Sludacris

Sludacris

Monday, September 12, 2011

Reflections

Aaron and I got to spend this past weekend in Conroe with Michael. It was a great weekend, I will update you all about his progress, but I have been doing some reflecting this morning and want to share.

I have read two books in the past month about people who died, went to heaven, and were sent back. One was about a little boy "Heaven is for Real" and one about a grown man "90 Minutes in Heaven". Now, I know that some of you are rolling your eyes at this and thinking "Whatever, crazy talk." And that is ok. I believe it. I can tend to be the cynical type about certain things too, but these stories rang true to me and really, why would I choose to not believe? I am going to be (really) honest and tell you that there have been times over the last 9 months that I have wondered and asked God why He let Michael live. He has been through so much pain and his quality of life is so drastically changed, why did God send Brandon Hively into that apartment to rescue him? Brandon told me in the days after Michael got sick about that day. He felt a strong urge and almost a voice in his head saying "Get Michael out of there!" That is not an accident.

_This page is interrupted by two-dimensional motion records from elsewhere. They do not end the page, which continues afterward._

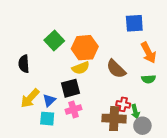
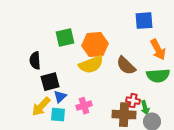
green square: (54, 41) -> (65, 38), turned 30
yellow semicircle: (81, 68) -> (91, 65), size x1.4
green semicircle: (149, 79) -> (158, 76), size x1.6
black square: (70, 88) -> (50, 82), moved
yellow arrow: (30, 98) -> (41, 107), moved

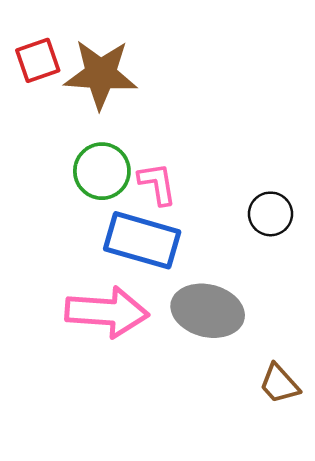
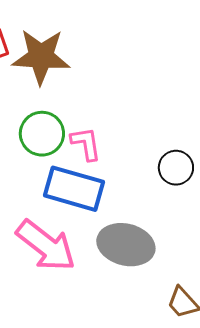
pink arrow: (107, 312) -> (46, 246), turned 34

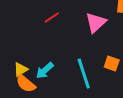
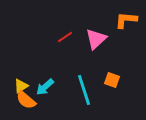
red line: (52, 18) -> (65, 37), moved

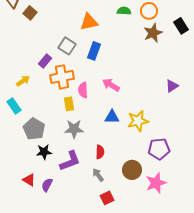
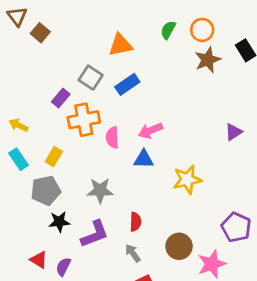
green semicircle: (124, 11) -> (168, 30), turned -64
blue rectangle: (94, 51) -> (127, 84), turned 36
yellow arrow: (23, 81) -> (18, 125), moved, turned -120
pink arrow: (111, 85) -> (150, 131), turned -54
yellow rectangle: (69, 104) -> (54, 156), moved, turned 40
blue triangle: (112, 117) -> (144, 159), moved
gray pentagon: (34, 129) -> (46, 190), turned 30
purple pentagon: (159, 149) -> (236, 227), moved, turned 30

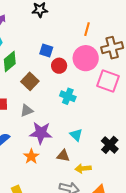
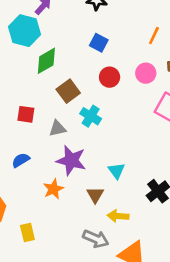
blue square: (46, 50) -> (99, 43), moved
pink circle: (86, 58) -> (146, 73), size x0.6
cyan cross: (68, 96) -> (91, 116), moved
brown triangle: (63, 156) -> (95, 195), turned 40

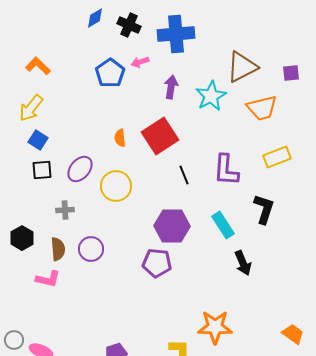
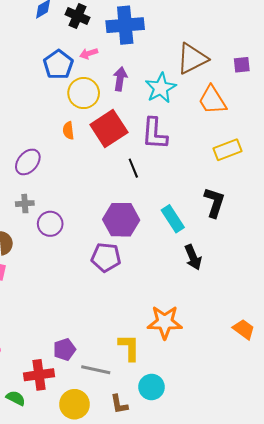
orange trapezoid: (262, 108) -> (212, 100), turned 72
purple L-shape: (226, 170) -> (155, 134), moved
yellow circle: (116, 186) -> (84, 93), moved
gray cross: (65, 210) -> (25, 204), moved
purple circle: (91, 249) -> (50, 224), moved

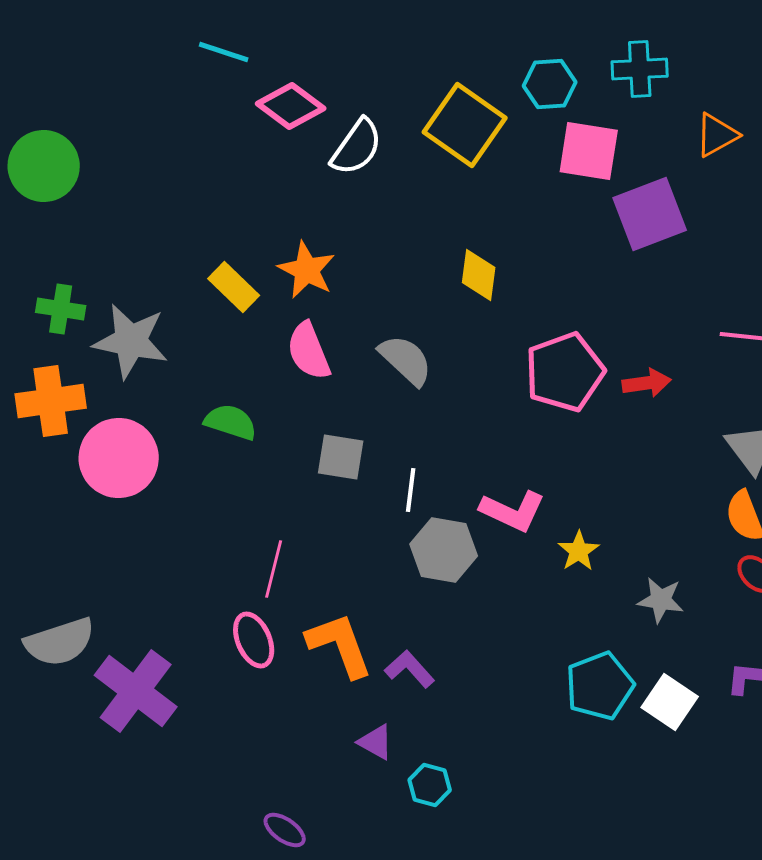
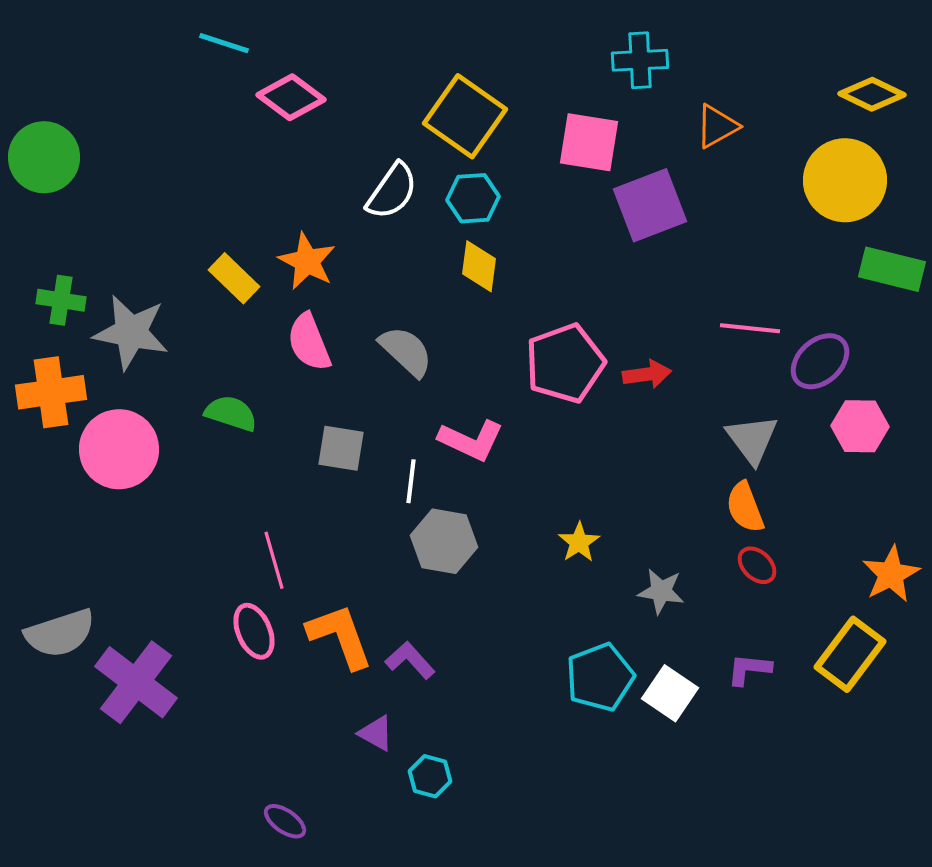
cyan hexagon: (550, 84) -> (473, 198), moved
white semicircle: (357, 147) -> (392, 191), moved
pink L-shape: (513, 511) -> (471, 440), moved
pink line: (274, 569) -> (274, 560), turned -30

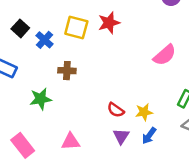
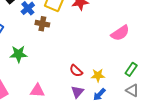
brown cross: (67, 71) -> (42, 24), moved

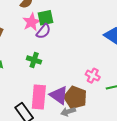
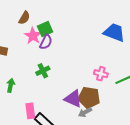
green cross: (34, 60) -> (43, 71), turned -32
pink rectangle: (39, 97) -> (30, 111), moved, size x0.7

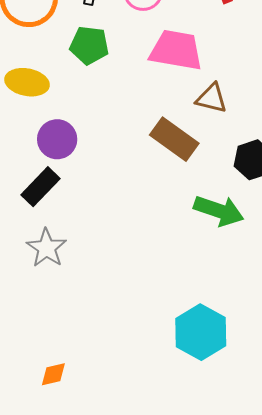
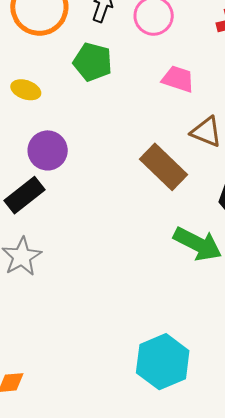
pink trapezoid: (176, 50) -> (178, 79), size x0.6
yellow ellipse: (27, 82) -> (26, 90), size x0.7

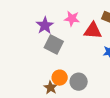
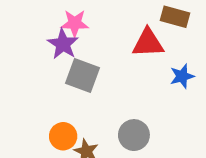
pink star: (72, 19) -> (75, 23), moved
orange circle: (60, 78) -> (63, 136), moved

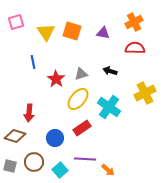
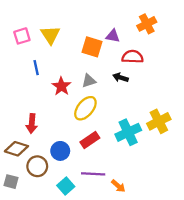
pink square: (16, 22) -> (22, 36), moved
orange square: (72, 31) -> (92, 47), moved
red semicircle: (135, 48) -> (133, 57), moved
yellow cross: (145, 93) -> (159, 121), moved
cyan cross: (109, 107) -> (128, 132), moved, turned 30
brown circle: (34, 162) -> (37, 166), moved

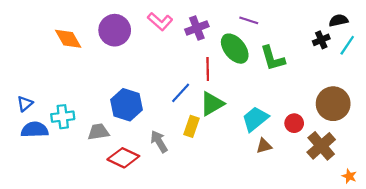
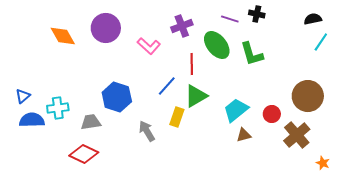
pink L-shape: (160, 21) -> (149, 46), moved
black cross: (321, 40) -> (257, 14), moved, turned 35
red diamond: (123, 158) -> (84, 154), moved

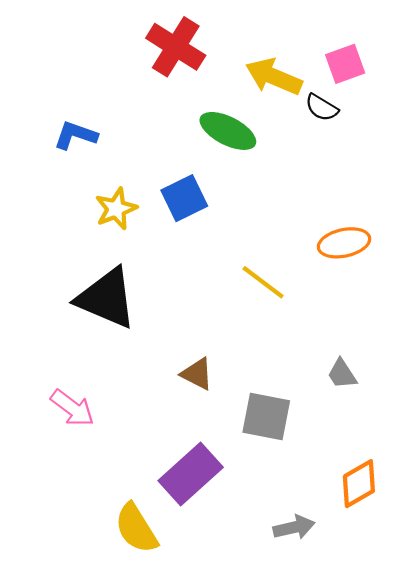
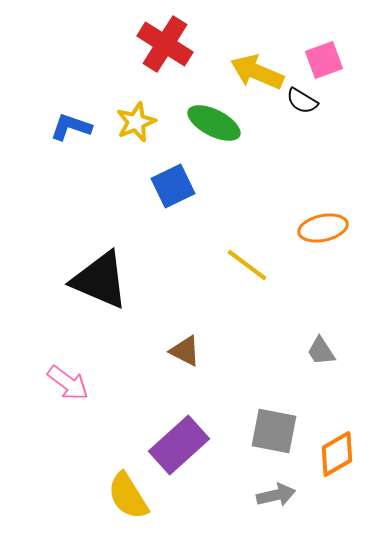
yellow star: (116, 209) -> (136, 122), moved
gray square: (266, 417) -> (274, 431), moved

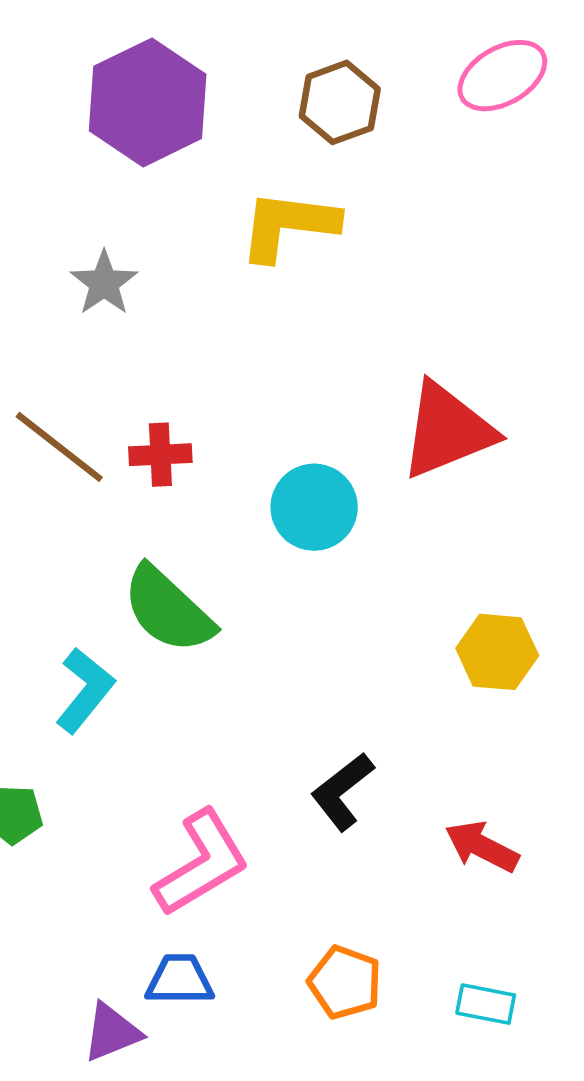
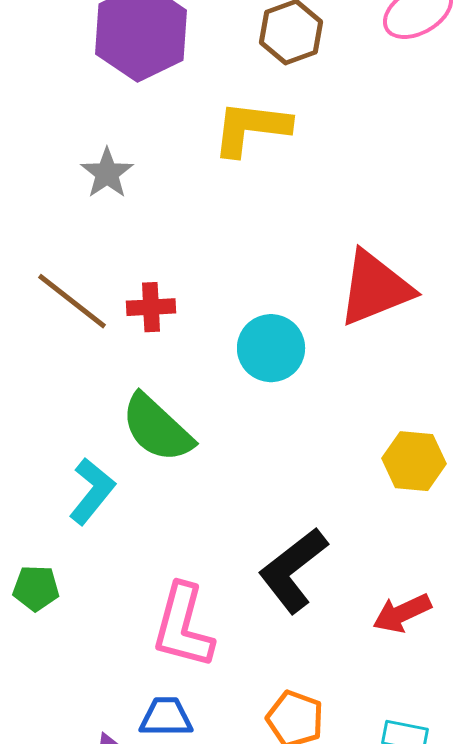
black L-shape: (342, 791) -> (293, 570), size x1.4
red arrow: (482, 847) -> (402, 613), turned -52
pink L-shape: (201, 863) -> (183, 626), turned 136

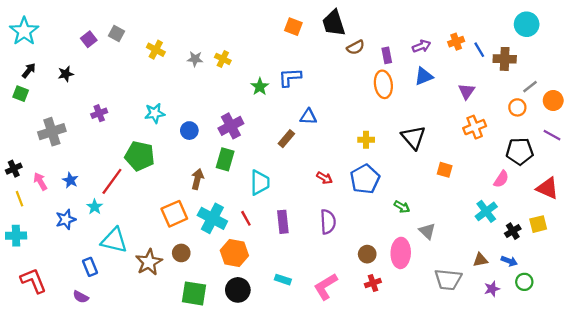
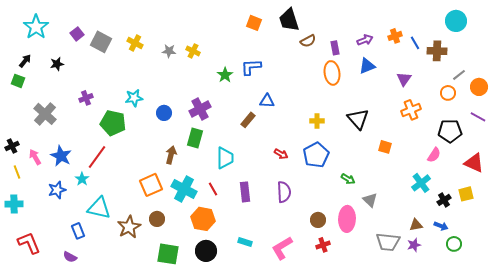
cyan star: (24, 31) -> (36, 27), moved
gray square: (117, 34) -> (101, 42), moved, size x1.5
gray cross: (52, 132) -> (45, 114), turned -30
green pentagon: (140, 156) -> (113, 123), moved
blue star: (70, 180) -> (61, 156), size x1.5
purple star: (492, 289) -> (414, 245), moved

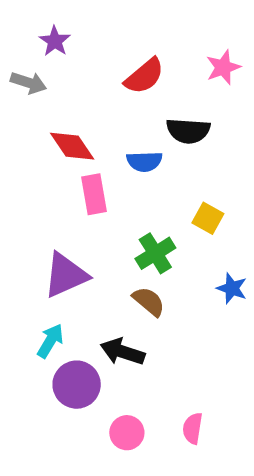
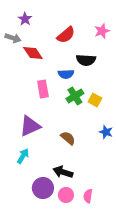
red diamond: (72, 146) -> (33, 53), moved
green cross: (155, 253) -> (75, 96), moved
black arrow: (123, 352) -> (63, 172), moved
purple circle: (77, 385) -> (43, 188), moved
pink circle: (127, 433) -> (66, 195), moved

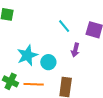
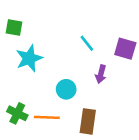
cyan star: (27, 55) -> (29, 58), moved

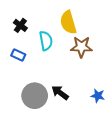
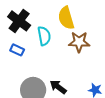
black cross: (20, 25) -> (19, 21), size x1.6

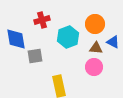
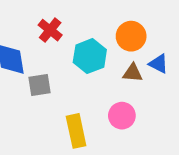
red cross: (42, 20) -> (50, 30), turned -35
pink circle: (94, 67) -> (122, 116), moved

After spending some quality time with him, I am more than convinced that Michael is not done here. Maybe it is to provide inspiration to others, to cause his friends to reflect on their lives and love people better, maybe it is for our family to become closer. All of those things are true. I like to think it is because God has a miracle in store for Michael. Maybe not that he will magically wake up one day the old Michael Sluder, but that he will become someone different, stronger, more fully alive because of what he has experienced. Faith is a choice, and I choose to have faith in God to do something miraculous in Michael's life, and I choose to have faith in Michael's ability to overcome. Otherwise, he would be in heaven right now.

Ok, so here are some progress notes:
8 months ago, Michael's speech was almost pure gibberish. Today, he is speaking clearly 90% of the time. He can communicate his needs and wants, pour out affection on others, and have a full conversation.
8 months ago, Michael had lost a ridiculous amount of weight, had no idea what food was and wasn't, and had almost forgotten how to eat. Now he is putting away three square meals a day and they are having to limit him to that! He is healthy and strong physically.
2 months ago, Michael was violent, verbally abusive, and sexually inappropriate. His behavior is radically different today. He is loving, gentle, apologizing profusely for accidentally stepping on your toe. He is no longer inappropriate. (Although I am curious to see his reaction to some of his upcoming female visitors that are not his mom or sister.) I don't know if it is the medication change, the cytoxan, or just time to heal, but he is a pleasure to be around.
Michael knows Mom and Dad almost all the time and loves them SO much. He can identify Jordan and me in a picture.  He can put together complicated puzzles and do addition, subtraction, division, and multiplication in his head. He can read on about a second-grade level. He can write. He can make 3-point shot after 3-point shot. Get him started with "I said it's great... and he will finish "to be a Tennessee Vol!" I love that. Some things you do not forget.

Michael's short-term memory remains the greatest struggle and obstacle to coming home safely. We have to know that he will accept mom and dad as his parents, cooperate with them, and recognize that home is home. Pray for that.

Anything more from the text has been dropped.